Eighth Grade is an awkward, honest story about growing up
By Jake Skubish
I’m a sucker for teen coming-of-age movies. Mean Girls, Rushmore, Almost Famous, Easy A: if it’s a film about an awkward outsider trying to find their place in the world, you can count me in.
Even when this sort of film works, as it does in the movies listed above, though, they don’t really show what adolescence is like. Instead, they present a polished, dramatized impression of those uncomfortable pubescent years. For example, check out this scene from The Perks of Being a Wallflower:
Patrick (Ezra Miller) welcomes Charlie (Logan Lerman) to the group, saying: “You see things, and you understand. You’re a wallflower.” Charlie replies, “I didn’t think anyone noticed me.” It’s a moving moment in a pretty good film. It also feels completely removed from anything that would have ever happened in high school. The people are too beautiful, the speeches too articulate. It’s charming, but it’s definitely not real.
There’s not a single moment in Eighth Grade that I could say this about. The earnest, hilarious directorial debut from comedian Bo Burnham rejects tidy moments like these in favor of immense awkwardness and absolute honesty, and the result is a film that portrays modern adolescence more accurately than perhaps any other film of recent years.

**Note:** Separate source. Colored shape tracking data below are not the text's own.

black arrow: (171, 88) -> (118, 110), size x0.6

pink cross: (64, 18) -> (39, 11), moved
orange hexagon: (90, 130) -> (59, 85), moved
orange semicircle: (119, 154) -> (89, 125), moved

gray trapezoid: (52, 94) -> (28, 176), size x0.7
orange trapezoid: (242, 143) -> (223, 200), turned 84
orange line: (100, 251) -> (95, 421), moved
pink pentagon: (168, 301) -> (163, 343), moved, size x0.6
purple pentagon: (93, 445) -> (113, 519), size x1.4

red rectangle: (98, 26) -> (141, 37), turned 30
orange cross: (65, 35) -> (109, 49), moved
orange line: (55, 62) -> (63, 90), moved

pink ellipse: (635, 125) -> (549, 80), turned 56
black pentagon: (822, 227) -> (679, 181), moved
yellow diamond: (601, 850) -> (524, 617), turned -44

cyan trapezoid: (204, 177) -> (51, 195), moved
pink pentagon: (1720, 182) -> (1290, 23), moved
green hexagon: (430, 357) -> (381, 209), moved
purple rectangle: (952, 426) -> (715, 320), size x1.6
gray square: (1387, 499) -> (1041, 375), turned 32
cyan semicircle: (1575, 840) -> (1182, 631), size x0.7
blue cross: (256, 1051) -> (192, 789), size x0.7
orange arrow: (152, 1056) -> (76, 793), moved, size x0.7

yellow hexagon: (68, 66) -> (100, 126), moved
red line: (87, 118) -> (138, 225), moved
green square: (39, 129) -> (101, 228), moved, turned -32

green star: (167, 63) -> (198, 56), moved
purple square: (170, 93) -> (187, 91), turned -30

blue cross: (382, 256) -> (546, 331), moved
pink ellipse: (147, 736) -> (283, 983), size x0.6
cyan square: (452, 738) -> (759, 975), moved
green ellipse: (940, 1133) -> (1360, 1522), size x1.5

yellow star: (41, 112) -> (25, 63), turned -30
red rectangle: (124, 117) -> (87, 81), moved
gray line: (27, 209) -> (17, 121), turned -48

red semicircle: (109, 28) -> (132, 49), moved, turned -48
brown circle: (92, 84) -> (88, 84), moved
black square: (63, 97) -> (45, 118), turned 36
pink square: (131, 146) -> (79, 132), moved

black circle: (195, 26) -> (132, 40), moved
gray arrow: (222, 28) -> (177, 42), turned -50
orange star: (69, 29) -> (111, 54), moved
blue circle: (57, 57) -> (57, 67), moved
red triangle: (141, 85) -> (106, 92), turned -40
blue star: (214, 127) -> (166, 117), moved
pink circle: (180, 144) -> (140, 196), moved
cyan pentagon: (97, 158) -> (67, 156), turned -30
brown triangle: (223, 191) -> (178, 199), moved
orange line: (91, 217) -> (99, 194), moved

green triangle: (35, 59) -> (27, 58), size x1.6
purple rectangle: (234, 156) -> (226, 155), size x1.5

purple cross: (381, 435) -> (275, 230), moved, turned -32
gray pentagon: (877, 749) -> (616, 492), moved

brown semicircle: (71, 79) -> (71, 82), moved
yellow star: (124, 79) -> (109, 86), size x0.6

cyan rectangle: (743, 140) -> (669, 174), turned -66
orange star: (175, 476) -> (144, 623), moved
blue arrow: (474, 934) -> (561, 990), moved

Eighth Grade follows the final week of middle school for a quiet, insecure girl named Kayla (Elsie Fisher, who deserves Oscar consideration for the role). There is no life-altering event that shakes up her world in this week; she just continues to navigate life as an outsider, trying to get a handle on friends, boys, and the Internet. It’s a tight 90 minutes, an expertly paced story of teenage dread and discovery.
In her solitude, Kayla fills her time recording advice videos on YouTube (they’re mostly for herself; most of the videos have one view). She doles out wisdom on topics like how to be confident and how to fit in, even as she struggles with these very issues in real life. In these moments, Burnham delivers a vision of adolescent life on the Internet with a level of nuance that few filmmakers have achieved. It’s a cliché now to say that people create a different version of themselves online. This is true in Eighth Grade, but Burnham shows how flimsy and self-aware this pursuit is: in shots of Kayla perfecting a ‘woke up like this’ selfie and despondently scrolling through Twitter feeds, it’s clear any online personality she’s cultivating isn’t one she actually identifies with.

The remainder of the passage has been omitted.